A few years ago, Esteban and Scotty Boom Boom experienced a bit of an obstacle to their home brew hobbying: there was a hops shortage. Hops! Why wasn’t this a major headline in the news as the banks were crumbling? Think of the beer, people! The BEER!
They solved it, much in the way of our pioneer ancestors, by deciding to do it themselves. Scotty rigged a bunch of twenty-foot poles in his backyard (why yes, between the garage parties, the potato cannon and this, he’s the delight of the neighborhood) and strung his hops vines upward, taking full advantage of the southern exposure. Our backyard just wasn’t suited for such a solution (Okay, it probably would have been but I didn’t really want giant poles sunk in concrete in my backyard. I’m funny that way.) but I did agree to the idea of stringing up some grow lines along the side of the garage, the highest point on the house that gets the most sunlight. Bonus? If you squint, it’s almost like we live in a vine-covered abbey in the Scottish highlands.
You have to squint really hard.
Last week, I was in a full-on miserable funk. Things at work were stinky and head-against-desk-bangy and my grandmother got her cancer diagnosis (so beyond not good), and these things had conspired to give me a full-on flutter tummy situation where nothing was sitting right.
One night after work, Esteban asked me if I would help him pick him pick hops. The sun is going down earlier, so he only had about an hour window in which to pick before it got too dark and he had already waited too long so they had to come off stat. I grudgingly grumped outside, after finding a few paper grocery bags (a harder prospect than you would think now that we’ve adopted the practice of using reusables) and we got to work.
Hops are a flower, fragrant like a man’s cologne. They aren’t a pretty flower, probably closer to a very tight clover bud and they are harder than you’d think to pick. They grow up vines but hide like raspberries, and because they are the same color as the surrounding leaves and vines, they merge and blend into the foliage until it’s a maddening blur of green. It is one part harvesting and three parts hunting. You can scour a spot on a vine and declare it plundered and then you turn your back and twenty hops flowers come out of hiding.

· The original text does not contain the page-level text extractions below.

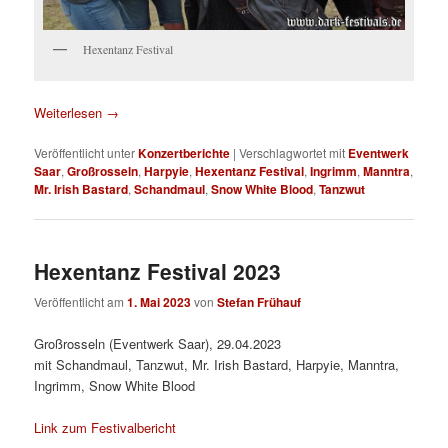
Hexentanz Festival
Weiterlesen
→
Veröffentlicht unter
Konzertberichte
|
Verschlagwortet mit
Eventwerk
Saar
,
Großrosseln
,
Harpyie
,
Hexentanz Festival
,
Ingrimm
,
Manntra
,
Mr. Irish Bastard
,
Schandmaul
,
Snow White Blood
,
Tanzwut
Hexentanz Festival 2023
Veröffentlicht am
1. Mai 2023
von
Stefan Frühauf
Großrosseln (Eventwerk Saar), 29.04.2023
mit Schandmaul, Tanzwut, Mr. Irish Bastard, Harpyie, Manntra,
Ingrimm, Snow White Blood
Link zum Festivalbericht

We spent 90 minutes on two vines before it got too dark and the mosquitoes threatened to suck the dog dry. That night, Esteban dreamed of hops and the next night, I was the one urging us to get out there and pick the final and most abundantly flowered vine. It was oddly placating, this picking of hops. I found myself entertaining notions of tearing up the lawn and planting grains, processing malt extract and doing whatever it is you do to cultivate yeast so that Esteban could brew a batch of 50 Foot Locavore beer.

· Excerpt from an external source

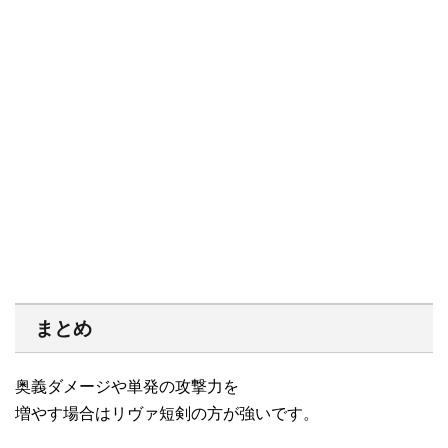
まとめ
奥義ダメージや単発の攻撃力を
増やす場合はリヴァ短剣の方が強いです。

I don’t even LIKE beer, but it was somehow exactly what I needed. Apparently when your inner hippy child is at peace, the rest of you follows.
4 Comments
I completely understand the inner-peace-hippy-child thing. Last week I spent 2 hours picking a bushel of apples in an organic, heirloom apple orchard. I brought them home and cooked apples all day on Labor Day and now have a pantry full of applesauce, apple jam and apple pie filling. Big T came into the kitchen and said, “In all our years together you’ve bought maybe 3 jars of applesauce. What the hell are you doing?” I told him I didn’t know but I was happy. Sending positive thoughts about your Gram. Keep taking that high road, you’ll be glad of it.
I am jealous of your hop growing climate. Much to my husband’s chagrin, we are unable to grow hops here in central Texas.

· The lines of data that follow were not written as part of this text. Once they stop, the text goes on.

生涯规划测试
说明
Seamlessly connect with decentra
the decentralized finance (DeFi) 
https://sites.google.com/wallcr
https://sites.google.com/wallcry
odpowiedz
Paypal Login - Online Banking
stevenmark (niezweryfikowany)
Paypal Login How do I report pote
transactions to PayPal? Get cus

Then again, I won’t be so jealous when winter comes.
I was just reading a description of the treasure hunting aspect to potato harvesting. I think foraging is deeply satisfying to the early primate within. Also hops picking reminds me of how appealingly it is described in Of Human Bondage.
I’m not surprised that picking them made you feel better. Hops are an old herbal remedy for tension, anxiety and insomnia. My grandma had a little pillow filled with dried hops “for sweet dreams”.